USA News

TikTok Bill to Be Bundled With Aid to Ukraine and Israel, House Speaker Indicates

The House on Wednesday made a new push to pass legislation that would require the sale of TikTok by its Chinese owner or ban the app in the United States, accelerating efforts to disrupt the popular social media app.

Speaker Mike Johnson said he intended to pair the measure, a modified version of a standalone bill the House passed last month, with foreign aid to Ukraine, Israel and in Taiwan.

Although the new legislation would still require TikTok’s parent company, ByteDance, to sell the app to owners who have resolved national security concerns, it includes an option to extend the sales deadline to nine months from the original six months , according to the text of the law. legislation released by House leadership. The president could extend the deadline for another 90 days if progress toward a sale is made.

Lawmakers in the House of Representatives are expected to vote Saturday on a package of legislation that includes banning TikTok and other bills popular with Republicans, a move intended to get lawmakers to vote for foreign aid. If the package passes, the measures would be sent as a single bill to the Senate, which could be voted on soon after. President Biden said he would sign the TikTok legislation if it reaches his desk.

The move “to integrate TikTok is certainly unusual, but it could be successful,” said Paul Gallant, a policy analyst for financial services firm TD Cowen. He added that “it’s a bit of a brinkmanship” to try to force an up or down vote without further negotiation with the Senate.

The new effort is the most aggressive yet by lawmakers to wrest TikTok from its Chinese ownership on national security grounds. They raise the possibility of Beijing demanding that TikTok provide the data of American users or using the application for propaganda purposes. The House’s previous bill faced skepticism in the Senate, fearing it would not withstand a legal challenge.

TikTok said national security concerns were unfair and that it had spent more than $1 billion on a detailed plan for its U.S. operations that would compartmentalize user data and offer surveillance by third party of its content recommendations.

TikTok exerts significant influence on culture and politics and is used by 170 million people each month in the United States. The company said it has nearly 7,000 employees in the United States.

TikTok rejected the call for its divestment and said the bill would ban the app.

“It is unfortunate that the House of Representatives is using the guise of significant foreign and humanitarian aid to once again pass a ban bill,” Alex Haurek, a spokesperson for the company, said in a statement Wednesday. communicated. He said the bill would undermine the free speech rights of 170 million Americans and seven million small businesses and eliminate a company that has contributed billions of dollars to the U.S. economy.

Sen. Maria Cantwell of Washington, Democratic chairwoman of the Senate Commerce Committee, said in a statement that she was “very pleased that Chairman Johnson and the House leadership have incorporated my recommendation to extend the ByteDance divestment period ” and that she supported the “updated legislation”. »

Uncertainty over whether the Senate would take up the legislation passed by the House in March sparked an aggressive lobbying effort in the Senate and weeks of pressure on senators to advance the bill. By pairing the TikTok legislation with high-profile aid to Ukraine and Israel, House leaders could force the Senate’s hand.

If the measure is signed into law, it risks facing weeks or months of legal challenges. Federal judges blocked a 2020 attempt by President Donald J. Trump to ban TikTok or force its sale. Last year, a federal judge temporarily blocked a statewide ban on TikTok in Montana from taking effect, preventing the first ban of its kind in the country.

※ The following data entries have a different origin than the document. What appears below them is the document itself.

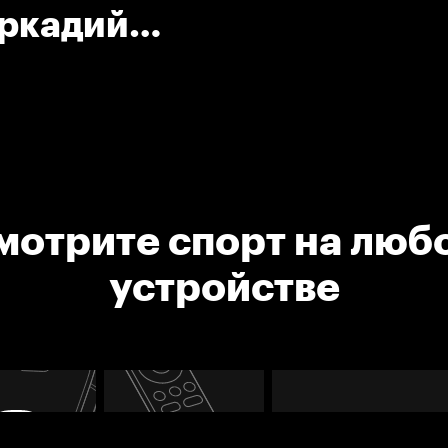
Аркадий
мотрите спорт на люб
устройстве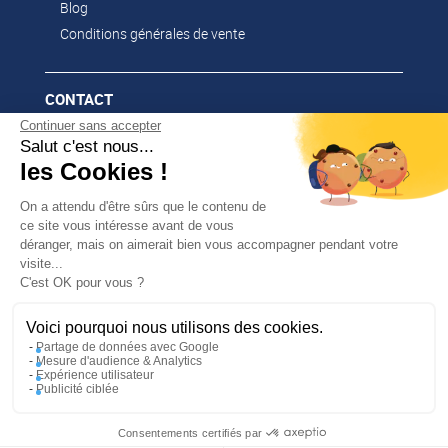
Blog
Conditions générales de vente
CONTACT
Continuer sans accepter
02 51 52 26 57
Salut c'est nous...
contacts@franssen-loisirs.fr
les Cookies !
On a attendu d'être sûrs que le contenu de
ce site vous intéresse avant de vous
déranger, mais on aimerait bien vous accompagner pendant votre
NOS MARQUES PARTENAIRES
visite...
✕
C'est OK pour vous ?
PROFITEZ DE -5 %
Altago
Sur votre première commande en
Multi-Mover
vous abonnant à notre newsletter !
Voici pourquoi nous utilisons des cookies.
Partage de données avec Google
Mesure d'audience & Analytics
Expérience utilisateur
/
UNE RÉALISATION MEDIAPILOTE
MENTIONS
Publicité ciblée
/
En m’inscrivant, j’accepte la politique de confidentialité
LÉGALES
LA GESTION DE VOS DONNÉES
/
PERSONNELLES (RGPD)
PLAN DU SITE
Consentements certifiés par
J'en profite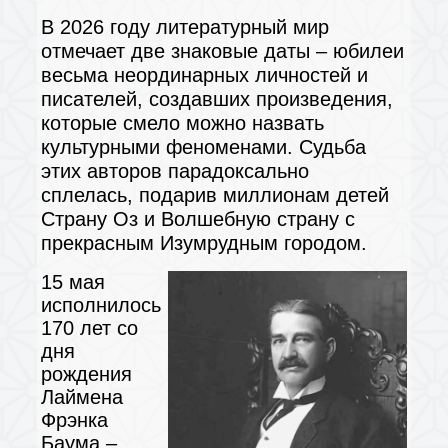
В 2026 году литературный мир
отмечает две знаковые даты – юбилеи
весьма неординарных личностей и
писателей, создавших произведения,
которые смело можно назвать
культурными феноменами. Судьба
этих авторов парадоксально
сплелась, подарив миллионам детей
Страну Оз и Волшебную страну с
прекрасным Изумрудным городом.
15 мая
исполнилось
170 лет со
дня
рождения
Лаймена
Фрэнка
Баума –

Other challenges remain, including the possibility that Beijing will block the sale of TikTok. The application is expected to command a high sales price that would be out of reach for many potential buyers.

The campaign to force the sale of TikTok has brought together lawmakers and administration officials who share national security concerns. The White House said it helped lawmakers draft the legislation passed by the House in March.

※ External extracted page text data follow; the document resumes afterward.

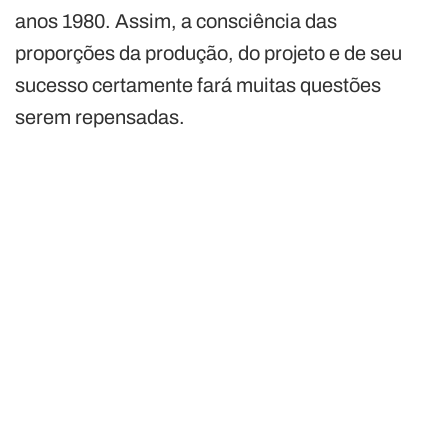
anos 1980. Assim, a consciência das
proporções da produção, do projeto e de seu
sucesso certamente fará muitas questões
serem repensadas.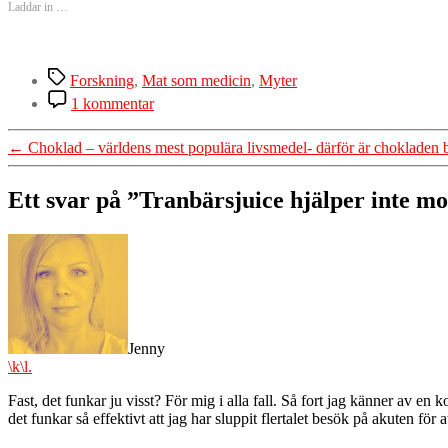
Laddar in …
Etiketter
Forskning
,
Mat som medicin
,
Myter
till
1 kommentar
Tranbärsjuice
hjälper
←
Choklad – världens mest populära livsmedel- därför är chokladen
inte
mot
urinvägsinfektioner
Ett svar på ”Tranbärsjuice hjälper inte mo
enligt
ny
säger:
forskning
Jenny
\k\l.
Fast, det funkar ju visst? För mig i alla fall. Så fort jag känner av e
det funkar så effektivt att jag har sluppit flertalet besök på akuten för a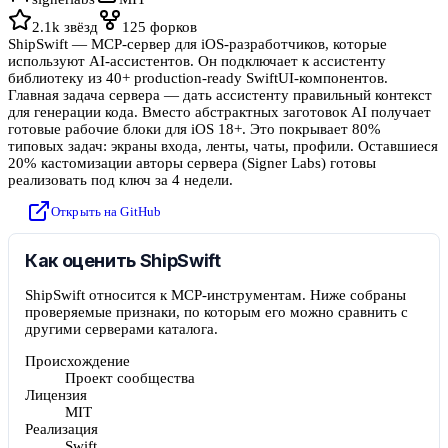
2.1k
звёзд
125
форков
ShipSwift — MCP-сервер для iOS-разработчиков, которые
используют AI-ассистентов. Он подключает к ассистенту
библиотеку из 40+ production-ready SwiftUI-компонентов.
Главная задача сервера — дать ассистенту правильный контекст
для генерации кода. Вместо абстрактных заготовок AI получает
готовые рабочие блоки для iOS 18+. Это покрывает 80%
типовых задач: экраны входа, ленты, чаты, профили. Оставшиеся
20% кастомизации авторы сервера (Signer Labs) готовы
реализовать под ключ за 4 недели.
Открыть на GitHub
Как оценить ShipSwift
ShipSwift относится к MCP-инструментам. Ниже собраны
проверяемые признаки, по которым его можно сравнить с
другими серверами каталога.
Происхождение
Проект сообщества
Лицензия
MIT
Реализация
Swift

Officials from the Justice Department, the Federal Bureau of Investigation and the Office of the Director of National Intelligence have raised concerns with lawmakers in the House and Senate, fueling efforts to pass the bill. Parts of these briefings are still classified.

News Source : www.nytimes.com
Gn usa

jack colman

With a penchant for words, jack began writing at an early age. As editor-in-chief of his high school newspaper, he honed his skills telling impactful stories. Smith went on to study journalism at Columbia University, where he graduated top of his class.After interning at the New York Times, jack landed a role as a news writer. Over the past decade, he has covered major events like presidential elections and natural disasters. His ability to craft compelling narratives that capture the human experience has earned him acclaim.Though writing is his passion, jack also enjoys hiking, cooking and reading historical fiction in his free time. With an eye for detail and knack for storytelling, he continues making his mark at the forefront of journalism.